> [Task to complete] All entries below must be written out verbatim, and the images must be dropped.
*** Opening Data extract ***
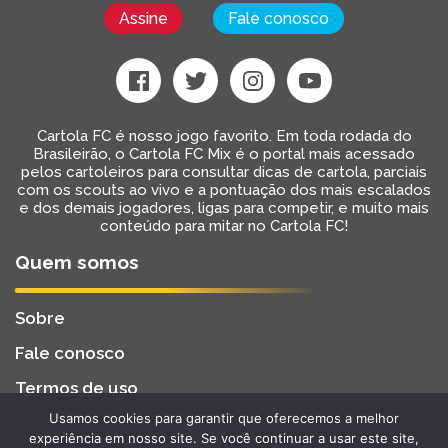
Assine
Fale conosco
Cartola FC é nosso jogo favorito. Em toda rodada do
Brasileirão, o Cartola FC Mix é o portal mais acessado
pelos cartoleiros para consultar dicas de cartola, parciais
com os scouts ao vivo e a pontuação dos mais escalados
e dos demais jogadores, ligas para competir, e muito mais
conteúdo para mitar no Cartola FC!
Quem somos
Sobre
Fale conosco
Termos de uso
Usamos cookies para garantir que oferecemos a melhor
Cartola FC Mix
Desenvolvido por
BW2 Tecnologia
experiência em nosso site. Se você continuar a usar este site,
2022 - Todos os Direitos Reservados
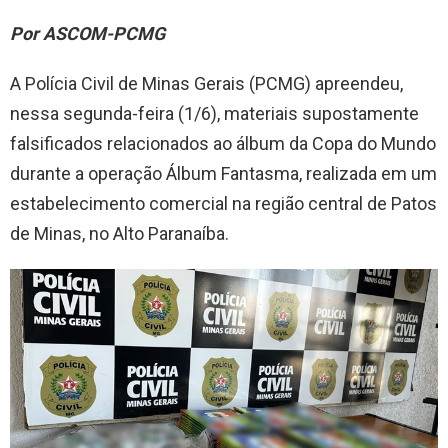
Por ASCOM-PCMG
A Polícia Civil de Minas Gerais (PCMG) apreendeu,
nessa segunda-feira (1/6), materiais supostamente
falsificados relacionados ao álbum da Copa do Mundo
durante a operação Álbum Fantasma, realizada em um
estabelecimento comercial na região central de Patos
de Minas, no Alto Paranaíba.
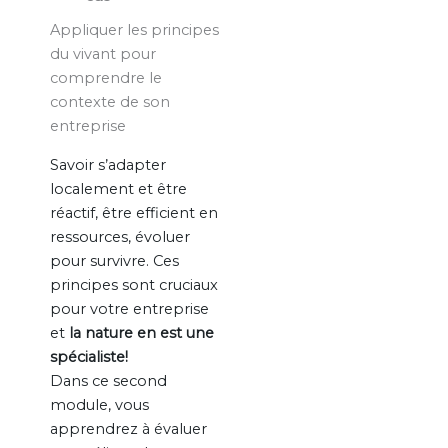
Appliquer les principes
du vivant pour
comprendre le
contexte de son
entreprise
Savoir s’adapter
localement et être
réactif, être efficient en
ressources, évoluer
pour survivre. Ces
principes sont cruciaux
pour votre entreprise
et
la nature en est une
spécialiste!
Dans ce second
module, vous
apprendrez à évaluer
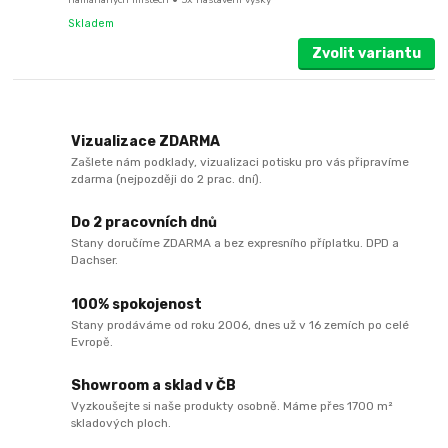
Skladem
Zvolit variantu
Vizualizace ZDARMA
Zašlete nám podklady, vizualizaci potisku pro vás připravíme
zdarma (nejpozději do 2 prac. dní).
Do 2 pracovních dnů
Stany doručíme ZDARMA a bez expresního příplatku. DPD a
Dachser.
100% spokojenost
Stany prodáváme od roku 2006, dnes už v 16 zemích po celé
Evropě.
Showroom a sklad v ČB
Vyzkoušejte si naše produkty osobně. Máme přes 1700 m²
skladových ploch.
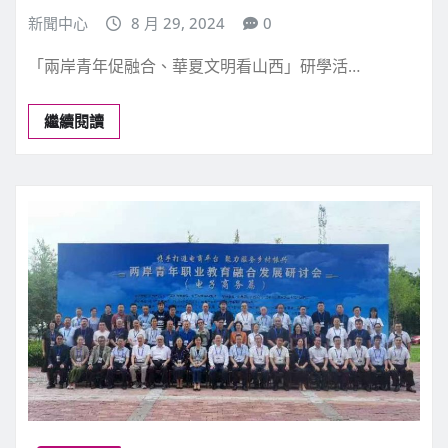
新聞中心
8 月 29, 2024
0
「兩岸青年促融合、華夏文明看山西」研學活…
繼續閱讀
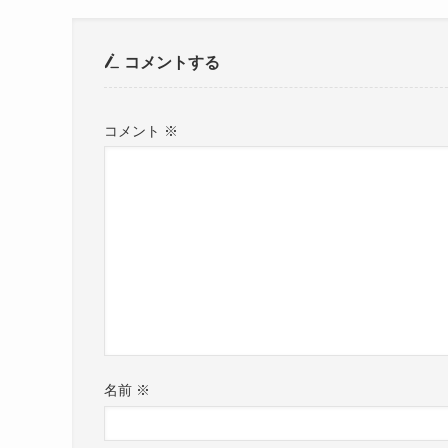
コメントする
コメント
※
名前
※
*** Closing Data extract ***
> [Output]
Assine
Fale conosco
Cartola FC é nosso jogo favorito. Em toda rodada do
Brasileirão, o Cartola FC Mix é o portal mais acessado
pelos cartoleiros para consultar dicas de cartola, parciais
com os scouts ao vivo e a pontuação dos mais escalados
e dos demais jogadores, ligas para competir, e muito mais
conteúdo para mitar no Cartola FC!
Quem somos
Sobre
Fale conosco
Termos de uso
Usamos cookies para garantir que oferecemos a melhor
Cartola FC Mix
Desenvolvido por
BW2 Tecnologia
experiência em nosso site. Se você continuar a usar este site,
2022 - Todos os Direitos Reservados
Por ASCOM-PCMG
A Polícia Civil de Minas Gerais (PCMG) apreendeu,
nessa segunda-feira (1/6), materiais supostamente
falsificados relacionados ao álbum da Copa do Mundo
durante a operação Álbum Fantasma, realizada em um
estabelecimento comercial na região central de Patos
de Minas, no Alto Paranaíba.
Appliquer les principes
du vivant pour
comprendre le
contexte de son
entreprise
Savoir s’adapter
localement et être
réactif, être efficient en
ressources, évoluer
pour survivre. Ces
principes sont cruciaux
pour votre entreprise
et
la nature en est une
spécialiste!
Dans ce second
module, vous
apprendrez à évaluer
Skladem
Zvolit variantu
Vizualizace ZDARMA
Zašlete nám podklady, vizualizaci potisku pro vás připravíme
zdarma (nejpozději do 2 prac. dní).
Do 2 pracovních dnů
Stany doručíme ZDARMA a bez expresního příplatku. DPD a
Dachser.
100% spokojenost
Stany prodáváme od roku 2006, dnes už v 16 zemích po celé
Evropě.
Showroom a sklad v ČB
Vyzkoušejte si naše produkty osobně. Máme přes 1700 m²
skladových ploch.
新聞中心
8 月 29, 2024
0
「兩岸青年促融合、華夏文明看山西」研學活…
繼續閱讀
コメントする
コメント
※
名前
※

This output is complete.